Phase One: Eliminate Food, Water, and Hiding Places
The first phase is arguably the most important. If you have cockroaches in your home, it’s undeniably because your home is attractive to them. They’ve found a way in, through holes and cracks in your exterior, and they’ve decided to stay because they have access to food, water, and convenient hiding places. If you can eliminate some or all of these convenient roach amenities, they’ll likely lose interest and move along. And if you kill your existing roach population with traps, baits, and sprays, eliminating these things will prevent them from coming back—otherwise, you’ll be trapped in a never-ending cycle.
Most roaches originate in the kitchen, where food particles, crumbs, and residue are common. Make sure all of your food is tightly sealed in containers, and clean all the nooks and crannies of your kitchen, including cupboards, drawers, and behind and under appliances. Moving forward, give the kitchen a good wipe-down at the end of each day, and while you’re at it, limit food consumption in other areas of the house.
It’s also a good idea to make sure all sources of moisture are dry. Fix any plumbing leaks, and get rid of any leftover water in your sinks and tubs. You can also eliminate roach hiding places and prevent them from getting in by sealing up hiding places like cracks or holes. The fewer gaps in your home, the better.
Phase Two: Set Up Gel Baits
Once you’re confident your roaches no longer have easy access to food, water, and hiding places, you can move onto the next phase of your plan: elimination. The best way to kill an existing roach population is with the use of gel baits. Gel bait is highly attractive to roaches, drawing them out and incentivizing them to consume it. However, it’s deadly to them; any roach that eats it or comes in contact with it should die.
Even better, gel baits have a ripple effect; roaches are communicative animals, so when one roach finds a source of food, they usually tell others about it. Accordingly, if even one roach finds one of your gel baits, it will start a domino effect, ultimately reaching dozens of roaches or more. Be sure to set up gel baits at commonly trafficked areas of your home (i.e., wherever you’ve seen roaches in the past).
Phase Three: Monitor and Evaluate
Next, you’ll need to monitor your progress and evaluate the problem. Don’t be worried or angry if your efforts aren’t immediately effective; it sometimes takes many weeks, or even many months to completely get rid of an infestation.
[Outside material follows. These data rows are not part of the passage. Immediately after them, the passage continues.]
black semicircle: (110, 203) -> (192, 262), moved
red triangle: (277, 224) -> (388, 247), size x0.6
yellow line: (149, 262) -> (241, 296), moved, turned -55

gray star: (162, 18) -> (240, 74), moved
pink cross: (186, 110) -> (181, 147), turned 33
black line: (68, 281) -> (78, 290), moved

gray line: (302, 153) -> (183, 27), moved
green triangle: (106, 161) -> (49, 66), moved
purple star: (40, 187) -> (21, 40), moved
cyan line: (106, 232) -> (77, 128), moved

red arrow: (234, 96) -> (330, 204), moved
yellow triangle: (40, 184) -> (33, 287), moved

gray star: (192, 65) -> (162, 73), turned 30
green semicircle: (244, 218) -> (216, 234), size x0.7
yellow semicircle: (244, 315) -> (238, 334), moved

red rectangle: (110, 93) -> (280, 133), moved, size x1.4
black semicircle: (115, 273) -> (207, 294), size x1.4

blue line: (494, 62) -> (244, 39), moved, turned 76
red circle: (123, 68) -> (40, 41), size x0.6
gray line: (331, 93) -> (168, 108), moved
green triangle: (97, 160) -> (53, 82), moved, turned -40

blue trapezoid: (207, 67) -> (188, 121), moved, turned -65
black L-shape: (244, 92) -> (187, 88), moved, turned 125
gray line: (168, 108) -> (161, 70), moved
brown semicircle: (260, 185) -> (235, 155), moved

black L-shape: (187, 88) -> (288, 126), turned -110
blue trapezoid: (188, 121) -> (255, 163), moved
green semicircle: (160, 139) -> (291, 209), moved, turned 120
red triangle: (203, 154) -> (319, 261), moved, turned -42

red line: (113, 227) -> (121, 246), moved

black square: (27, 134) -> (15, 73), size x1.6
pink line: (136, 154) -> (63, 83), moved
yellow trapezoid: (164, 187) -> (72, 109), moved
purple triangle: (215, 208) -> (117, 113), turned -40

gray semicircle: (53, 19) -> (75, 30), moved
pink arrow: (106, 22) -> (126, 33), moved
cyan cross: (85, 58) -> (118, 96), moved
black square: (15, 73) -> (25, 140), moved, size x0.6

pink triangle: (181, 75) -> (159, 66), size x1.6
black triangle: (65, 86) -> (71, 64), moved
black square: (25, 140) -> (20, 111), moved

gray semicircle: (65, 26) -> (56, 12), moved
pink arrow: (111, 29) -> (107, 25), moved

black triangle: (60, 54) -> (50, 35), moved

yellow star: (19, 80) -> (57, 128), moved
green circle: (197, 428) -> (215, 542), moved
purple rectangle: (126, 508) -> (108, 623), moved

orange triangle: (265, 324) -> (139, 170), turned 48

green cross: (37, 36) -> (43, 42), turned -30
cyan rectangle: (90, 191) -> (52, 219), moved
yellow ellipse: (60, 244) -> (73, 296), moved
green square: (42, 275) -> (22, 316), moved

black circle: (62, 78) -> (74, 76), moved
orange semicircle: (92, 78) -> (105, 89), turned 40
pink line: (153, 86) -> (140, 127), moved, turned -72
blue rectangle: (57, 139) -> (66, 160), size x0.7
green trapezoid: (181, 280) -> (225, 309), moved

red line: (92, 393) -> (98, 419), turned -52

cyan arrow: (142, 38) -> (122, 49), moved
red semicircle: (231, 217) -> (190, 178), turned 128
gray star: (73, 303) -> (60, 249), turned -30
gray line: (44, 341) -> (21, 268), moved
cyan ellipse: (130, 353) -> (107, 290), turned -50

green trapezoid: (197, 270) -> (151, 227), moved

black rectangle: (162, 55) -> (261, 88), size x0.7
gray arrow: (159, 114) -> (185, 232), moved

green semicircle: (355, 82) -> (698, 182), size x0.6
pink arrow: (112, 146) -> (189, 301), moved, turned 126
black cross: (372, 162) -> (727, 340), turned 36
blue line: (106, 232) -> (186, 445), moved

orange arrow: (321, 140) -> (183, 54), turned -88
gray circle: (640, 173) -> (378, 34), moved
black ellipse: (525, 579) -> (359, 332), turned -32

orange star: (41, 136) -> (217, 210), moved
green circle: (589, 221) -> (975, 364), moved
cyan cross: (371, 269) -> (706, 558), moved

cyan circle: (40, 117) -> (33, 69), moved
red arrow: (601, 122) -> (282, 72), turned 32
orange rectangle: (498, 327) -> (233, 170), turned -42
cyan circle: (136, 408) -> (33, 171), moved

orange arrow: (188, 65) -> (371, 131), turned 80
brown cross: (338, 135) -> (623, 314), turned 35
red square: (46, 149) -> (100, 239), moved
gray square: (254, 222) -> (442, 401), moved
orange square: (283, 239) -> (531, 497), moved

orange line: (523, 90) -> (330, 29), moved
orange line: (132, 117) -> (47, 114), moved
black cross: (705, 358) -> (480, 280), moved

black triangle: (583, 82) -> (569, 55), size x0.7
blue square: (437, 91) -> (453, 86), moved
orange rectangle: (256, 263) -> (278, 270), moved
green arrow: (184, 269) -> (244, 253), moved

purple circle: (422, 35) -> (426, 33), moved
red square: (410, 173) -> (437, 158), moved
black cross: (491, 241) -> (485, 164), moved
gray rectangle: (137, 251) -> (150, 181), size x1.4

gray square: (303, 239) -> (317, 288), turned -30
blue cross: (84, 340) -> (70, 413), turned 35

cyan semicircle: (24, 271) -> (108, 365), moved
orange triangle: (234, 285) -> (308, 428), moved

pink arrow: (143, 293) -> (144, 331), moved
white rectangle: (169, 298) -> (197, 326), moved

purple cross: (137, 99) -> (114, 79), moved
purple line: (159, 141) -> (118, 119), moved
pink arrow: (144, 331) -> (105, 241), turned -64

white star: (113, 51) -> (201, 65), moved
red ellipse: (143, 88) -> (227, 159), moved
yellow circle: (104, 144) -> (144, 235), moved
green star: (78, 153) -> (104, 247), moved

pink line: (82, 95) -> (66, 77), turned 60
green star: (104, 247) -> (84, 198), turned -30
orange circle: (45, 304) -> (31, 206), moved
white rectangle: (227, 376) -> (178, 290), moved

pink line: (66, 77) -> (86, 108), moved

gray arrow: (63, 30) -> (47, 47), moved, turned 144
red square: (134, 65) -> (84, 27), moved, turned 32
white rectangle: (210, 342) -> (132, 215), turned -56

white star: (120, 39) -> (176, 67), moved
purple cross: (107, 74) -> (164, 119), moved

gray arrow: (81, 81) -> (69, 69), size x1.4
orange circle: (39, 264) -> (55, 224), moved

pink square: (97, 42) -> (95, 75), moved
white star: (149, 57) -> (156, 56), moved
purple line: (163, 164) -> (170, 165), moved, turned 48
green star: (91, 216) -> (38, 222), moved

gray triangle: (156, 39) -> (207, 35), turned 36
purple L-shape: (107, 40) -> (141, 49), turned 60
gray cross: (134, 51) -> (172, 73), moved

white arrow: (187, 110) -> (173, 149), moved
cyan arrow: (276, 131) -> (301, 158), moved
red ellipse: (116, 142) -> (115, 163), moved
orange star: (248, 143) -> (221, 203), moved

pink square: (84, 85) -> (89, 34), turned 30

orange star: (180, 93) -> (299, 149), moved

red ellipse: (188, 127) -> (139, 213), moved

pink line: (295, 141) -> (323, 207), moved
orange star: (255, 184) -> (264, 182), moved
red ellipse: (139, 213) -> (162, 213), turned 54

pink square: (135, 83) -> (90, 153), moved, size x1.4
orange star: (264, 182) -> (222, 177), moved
There are a few ways to monitor the results of your efforts, but the easiest is through the help of a few well-placed glue traps. These glue traps will trap roaches so you can see how many are traveling through a given area. Ideally, with your gel baits in place, you’ll start to see these populations decline over time. After a few weeks, you should notice a discernable difference. If you don’t, you may need to reconsider your cleanliness and gel bait placement strategies.
Phase Four: Call a Professional
If you follow the steps above, you should be able to control and/or eliminate the problem on your own. Most types of cockroaches will go away on their own if they don’t have access to food, and if you set up poisoned bait traps, it’s only a matter of time before your existing cockroach population disappears. Still, there are fringe cases where the cockroach infestation is so severe that your baseline strategies won’t work. If it’s been a month or more with no measurable change in your apparent cockroach population, it may be time to call in a professional exterminator. This likely means you have some point of entry and/or some food source that you haven’t been able to eliminate. The exterminator may be able to track down the true root of the problem and make a recommendation on how to proceed.
The next time you see a roach, try not to freak out. These insects usually keep to themselves, even if they’re annoying and they get things a little dirty. Follow these basic steps, and in a matter of weeks to months, your problem with practically disappear.